• [REQUIRED WORK] Print every line below exactly as written, but leave the pictures behind.
━━━━━━━━━━━━━━━━
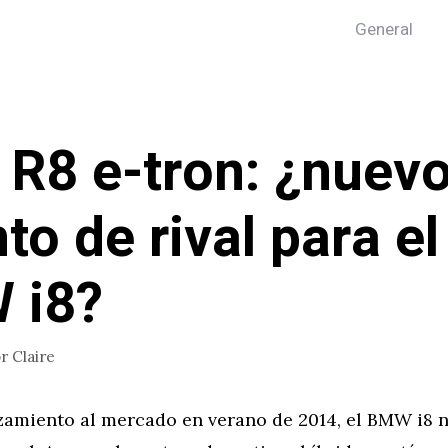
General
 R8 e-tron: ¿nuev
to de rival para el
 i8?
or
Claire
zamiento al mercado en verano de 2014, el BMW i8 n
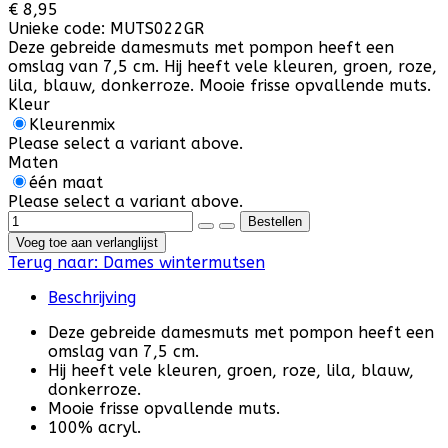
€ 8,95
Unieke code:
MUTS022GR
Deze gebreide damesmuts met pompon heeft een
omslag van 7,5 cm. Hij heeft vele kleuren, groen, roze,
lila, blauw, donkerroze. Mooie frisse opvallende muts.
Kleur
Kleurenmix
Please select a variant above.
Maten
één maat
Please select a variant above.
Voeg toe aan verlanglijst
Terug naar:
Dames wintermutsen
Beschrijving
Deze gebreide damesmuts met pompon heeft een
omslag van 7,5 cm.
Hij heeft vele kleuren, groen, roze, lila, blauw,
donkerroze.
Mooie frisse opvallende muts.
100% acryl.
━━━━━━━━━━━━━━━━
• [EXERCISE RESPONSE]
General
 R8 e-tron: ¿nuev
to de rival para el
 i8?
or
Claire
zamiento al mercado en verano de 2014, el BMW i8 n
€ 8,95
Unieke code:
MUTS022GR
Deze gebreide damesmuts met pompon heeft een
omslag van 7,5 cm. Hij heeft vele kleuren, groen, roze,
lila, blauw, donkerroze. Mooie frisse opvallende muts.
Kleur
Kleurenmix
Please select a variant above.
Maten
één maat
Please select a variant above.
Voeg toe aan verlanglijst
Terug naar:
Dames wintermutsen
Beschrijving
Deze gebreide damesmuts met pompon heeft een
omslag van 7,5 cm.
Hij heeft vele kleuren, groen, roze, lila, blauw,
donkerroze.
Mooie frisse opvallende muts.
100% acryl.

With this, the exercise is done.